T.O.P sam nie wytrzymując,rzucił mnie na łóżko i klęknął przede mną. Poczułem jak jeździ swoim penisem bo moim kakaowym oczku,wiedziałem,że to ta chwila. Po chwili poczułem jak wsuwa się we mnie,wolno i spokojnie,nie chcąc zrobić mi krzywdy. Nie czułem bólu lecz wielką przyjemność,nie było tak jak inni opowiadali. że boli,piecze...Dla mnie to było coś wspaniałego.

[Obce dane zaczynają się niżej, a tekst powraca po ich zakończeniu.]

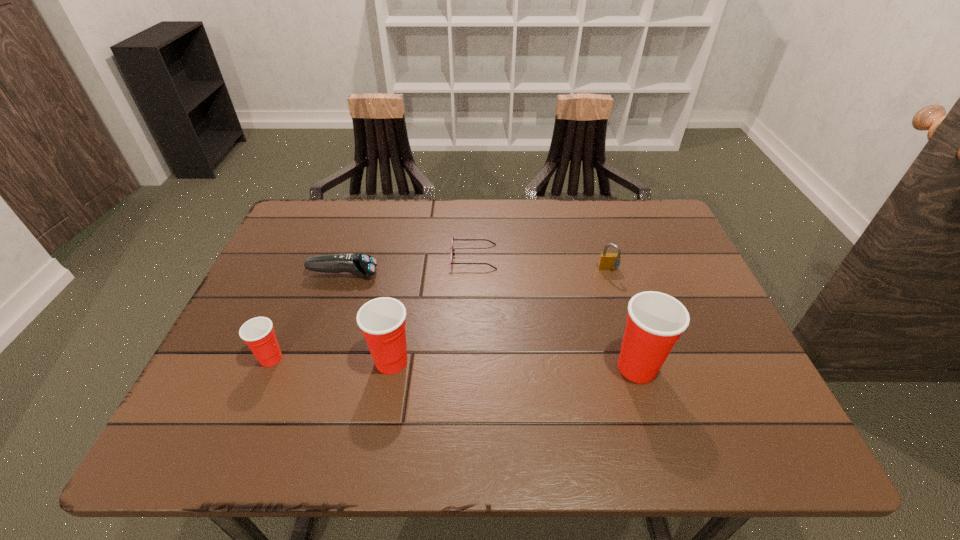 You are a GUI agent. You are given a task and a screenshot of the screen. Output one action in this format:
    pyautogui.click(x=<x>, y=<y>)
    Task: Click on the leftmost Dixie cup
    This screenshot has width=960, height=540.
    Given the screenshot: What is the action you would take?
    pyautogui.click(x=258, y=333)

At what (x,y) coordinates should I click in order to perform the action: click on the third object from left to right. Please return your answer as a coordinate pair (x, y). Image resolution: width=960 pixels, height=540 pixels. Looking at the image, I should click on (382, 321).

Find the location of a particular element. This screenshot has height=540, width=960. the fifth shortest object is located at coordinates (382, 321).

Where is `the rightmost Dixie cup`? the rightmost Dixie cup is located at coordinates (655, 321).

Image resolution: width=960 pixels, height=540 pixels. In order to click on padlock in this screenshot , I will do `click(608, 261)`.

Where is `electric shaver`? This screenshot has width=960, height=540. electric shaver is located at coordinates (362, 265).

Where is `sunglasses`? This screenshot has height=540, width=960. sunglasses is located at coordinates (452, 250).

Locate an element on the screen. The image size is (960, 540). the shortest object is located at coordinates (452, 250).

Identify the location of vacant space located on the back of the leftmost Dixie cup. Image resolution: width=960 pixels, height=540 pixels. (318, 247).

This screenshot has height=540, width=960. In order to click on vacant space located on the right of the fourth object from right to left in this screenshot , I will do `click(585, 361)`. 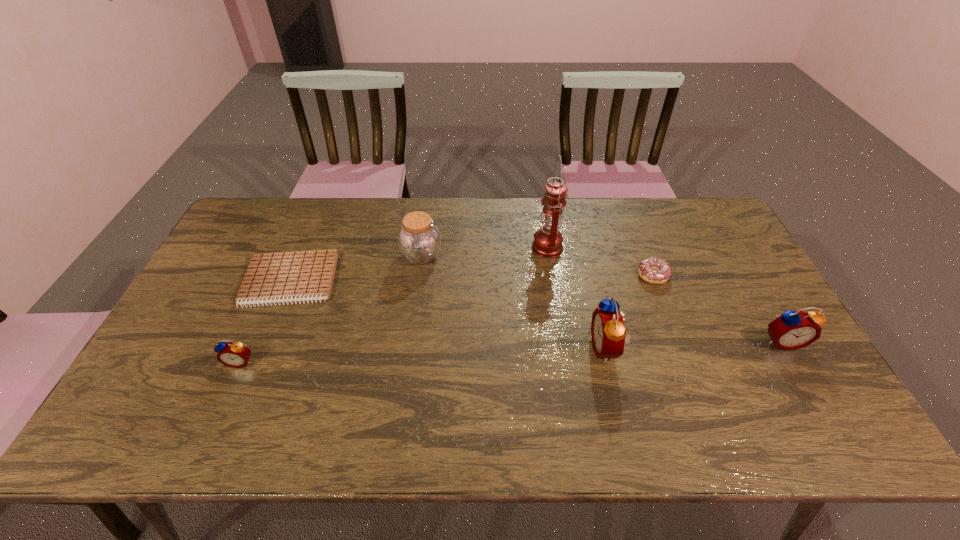 Locate an element on the screen. The image size is (960, 540). the third shortest object is located at coordinates coord(232,354).

Locate an element on the screen. This screenshot has height=540, width=960. the leftmost alarm clock is located at coordinates (232, 354).

Image resolution: width=960 pixels, height=540 pixels. Identify the location of the second alarm clock from right to left. (608, 331).

Locate an element on the screen. This screenshot has width=960, height=540. the rightmost alarm clock is located at coordinates (791, 330).

This screenshot has width=960, height=540. In order to click on the second shortest alarm clock in this screenshot , I will do `click(791, 330)`.

This screenshot has height=540, width=960. In order to click on the tallest object in this screenshot , I will do `click(548, 241)`.

I want to click on the fourth object from right to left, so click(548, 241).

Identify the location of notebook. The height and width of the screenshot is (540, 960). (279, 277).

In order to click on the second shortest object in this screenshot , I will do tap(653, 270).

I want to click on the sixth object from left to right, so click(x=653, y=270). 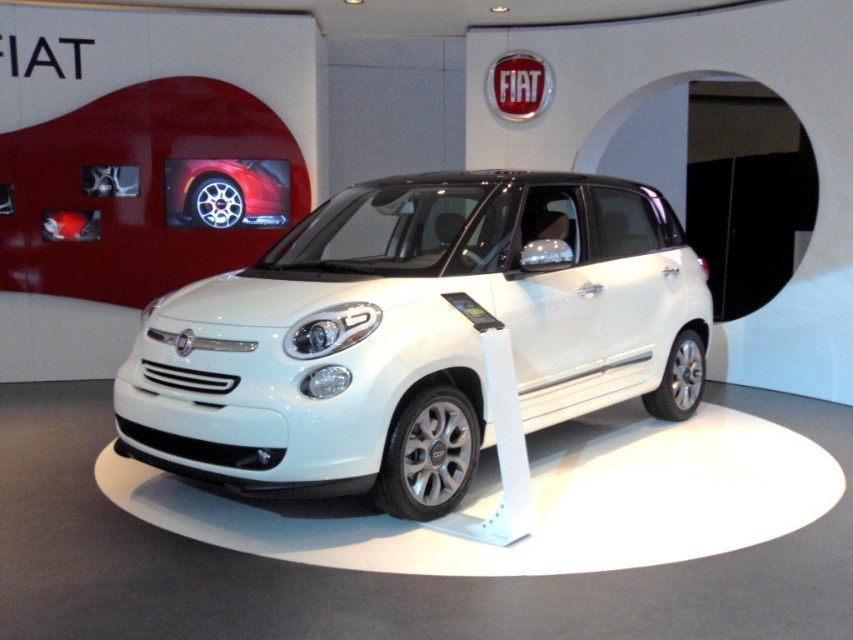 Question: Can you confirm if white metallic car at center is positioned above shiny silver rim at center?

Choices:
 (A) yes
 (B) no

Answer: (B)

Question: Is white metallic car at center above shiny silver rim at center?

Choices:
 (A) no
 (B) yes

Answer: (A)

Question: Does white metallic car at center have a smaller size compared to shiny silver rim at center?

Choices:
 (A) yes
 (B) no

Answer: (B) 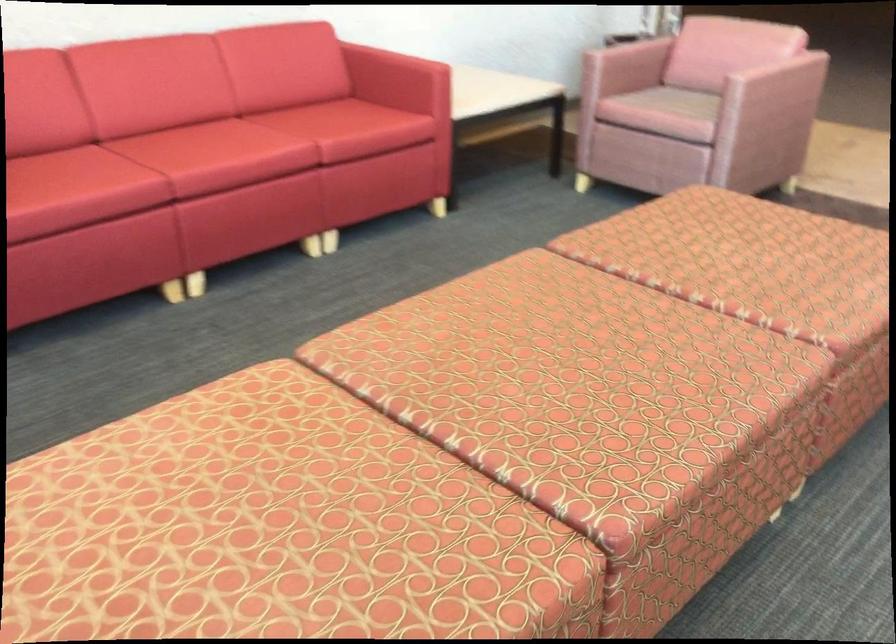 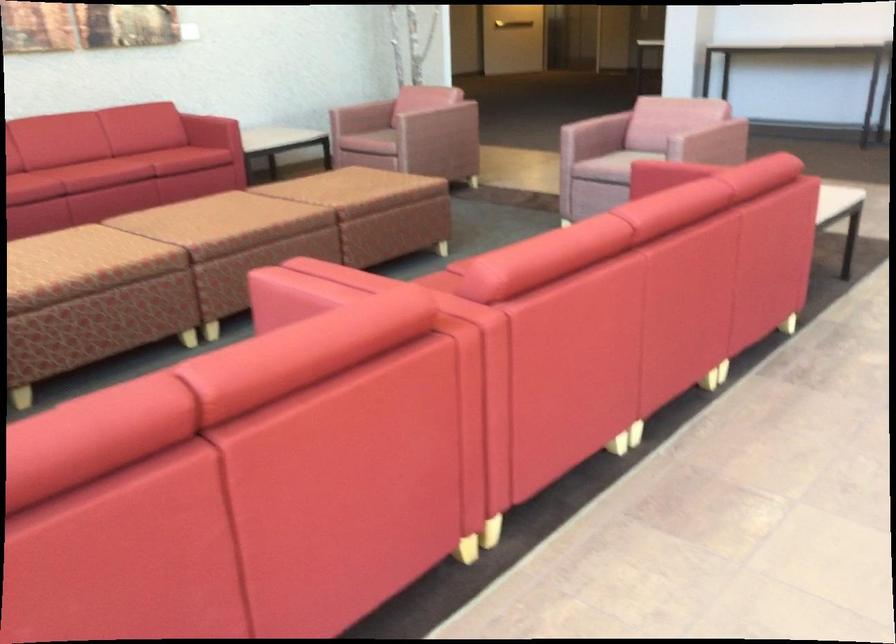 Find the pixel in the second image that matches pixel 712 486 in the first image.

(254, 234) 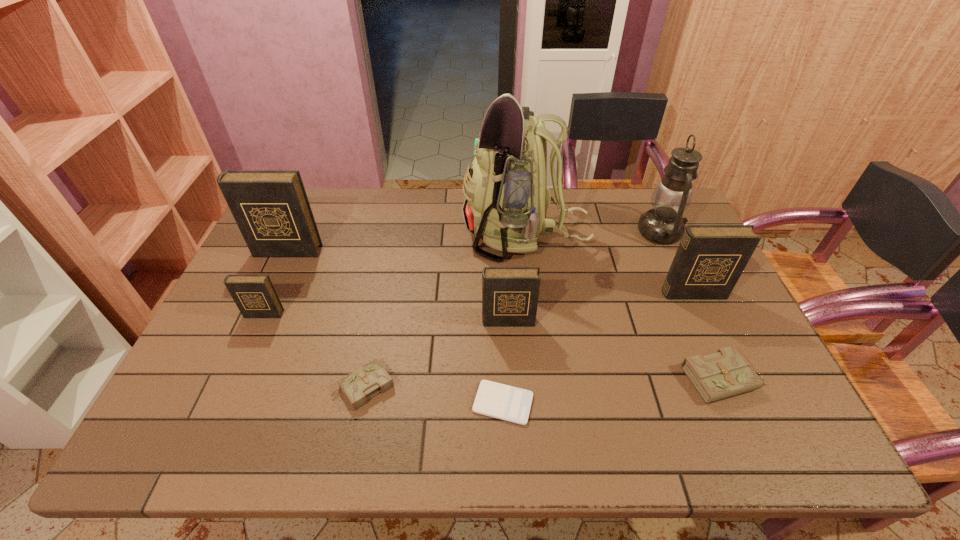 I want to click on the right green diary, so point(726,373).

Find the location of `the second shortest diary`. the second shortest diary is located at coordinates (726, 373).

Where is `the fourth diary from right to left`? the fourth diary from right to left is located at coordinates (367, 381).

You are a GUI agent. You are given a task and a screenshot of the screen. Output one action in this format:
    pyautogui.click(x=<x>, y=<y>)
    Task: Click on the shortest diary
    
    Given the screenshot: What is the action you would take?
    pyautogui.click(x=367, y=381)

Locate an element on the screen. the shortest object is located at coordinates (501, 401).

The image size is (960, 540). In order to click on white calculator in this screenshot , I will do `click(501, 401)`.

At what (x,y) coordinates should I click in order to perform the action: click on vacant area situated on the front-facing side of the tallest object. Please return your answer as a coordinate pair (x, y). This screenshot has width=960, height=540. Looking at the image, I should click on (428, 234).

At what (x,y) coordinates should I click in order to perform the action: click on free space located 0.240m on the front-facing side of the tallest object. Please return your answer as a coordinate pair (x, y). The image size is (960, 540). Looking at the image, I should click on (389, 234).

Where is `free space located 0.370m on the front-facing side of the tallest object`? free space located 0.370m on the front-facing side of the tallest object is located at coordinates (348, 234).

Image resolution: width=960 pixels, height=540 pixels. In order to click on blank area located 0.320m on the front of the oil lamp in this screenshot , I will do `click(707, 334)`. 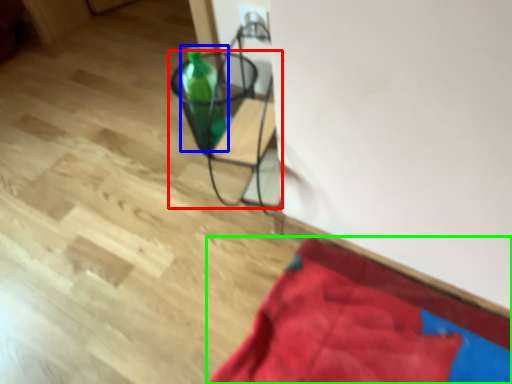 Question: Based on their relative distances, which object is nearer to furniture (highlighted by a red box)? Choose from bottle (highlighted by a blue box) and blanket (highlighted by a green box).

Choices:
 (A) bottle
 (B) blanket

Answer: (A) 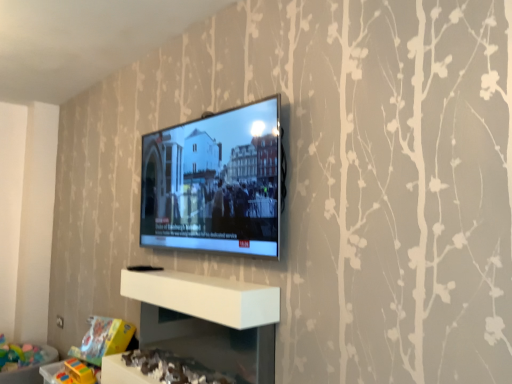 Question: Is matte black tv at center surrounded by white glossy shelf at lower center, placed as the 1th shelf when sorted from bottom to top?

Choices:
 (A) no
 (B) yes

Answer: (A)

Question: Is white glossy shelf at lower center, the second shelf positioned from the top, not within matte black tv at center?

Choices:
 (A) yes
 (B) no

Answer: (A)

Question: Can you confirm if white glossy shelf at lower center, the second shelf positioned from the top, is shorter than matte black tv at center?

Choices:
 (A) no
 (B) yes

Answer: (B)

Question: Does white glossy shelf at lower center, the second shelf positioned from the top, lie behind matte black tv at center?

Choices:
 (A) yes
 (B) no

Answer: (B)

Question: From the image's perspective, does white glossy shelf at lower center, the second shelf positioned from the top, appear lower than matte black tv at center?

Choices:
 (A) no
 (B) yes

Answer: (B)

Question: Is white glossy shelf at lower center, the second shelf positioned from the top, smaller than matte black tv at center?

Choices:
 (A) no
 (B) yes

Answer: (A)

Question: Is white matte shelf at center, the 1th shelf from the top, bigger than matte black tv at center?

Choices:
 (A) yes
 (B) no

Answer: (B)

Question: Is white matte shelf at center, which is the second shelf from bottom to top, closer to camera compared to matte black tv at center?

Choices:
 (A) yes
 (B) no

Answer: (A)

Question: Does white matte shelf at center, which is the second shelf from bottom to top, appear on the right side of matte black tv at center?

Choices:
 (A) no
 (B) yes

Answer: (A)

Question: Does white matte shelf at center, the 1th shelf from the top, appear on the left side of matte black tv at center?

Choices:
 (A) no
 (B) yes

Answer: (B)

Question: Does white matte shelf at center, which is the second shelf from bottom to top, have a lesser height compared to matte black tv at center?

Choices:
 (A) no
 (B) yes

Answer: (B)

Question: Can you confirm if white matte shelf at center, the 1th shelf from the top, is wider than matte black tv at center?

Choices:
 (A) no
 (B) yes

Answer: (B)

Question: Are white glossy shelf at lower center, placed as the 1th shelf when sorted from bottom to top, and white matte shelf at center, which is the second shelf from bottom to top, located far from each other?

Choices:
 (A) yes
 (B) no

Answer: (B)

Ból był przepustka do czegoś pięknego.
-Teraz na pewno wszyscy nas usłyszą-jęknął T.O.P i zaczął poruszać się lekko do przodu,lekko do tyłu. Zagryzłem jak najmocniej zęby na wargach by nie jęczeć. Lecz gdy Seung-hyun trafił prosto w moją prostatę krzyknąłem z rozkoszy. Od tamtej pory przez cały czas w nią trafiał a ja krzyczałem i jęczałem na przemian. Nie myślałem,że mój pierwszy raz z T.O.P'em będzie tak wyglądać. Zawsze myślałem,że zrobię to z nim gdy będzie spał lub będzie pijany. Ale my to robimy na trzeźwo! On nie ŚPI ani nie jest PIJANY! T.O.P poruszając się szybko w moim wnętrzu zaczął się do tego bawić moim kolegą.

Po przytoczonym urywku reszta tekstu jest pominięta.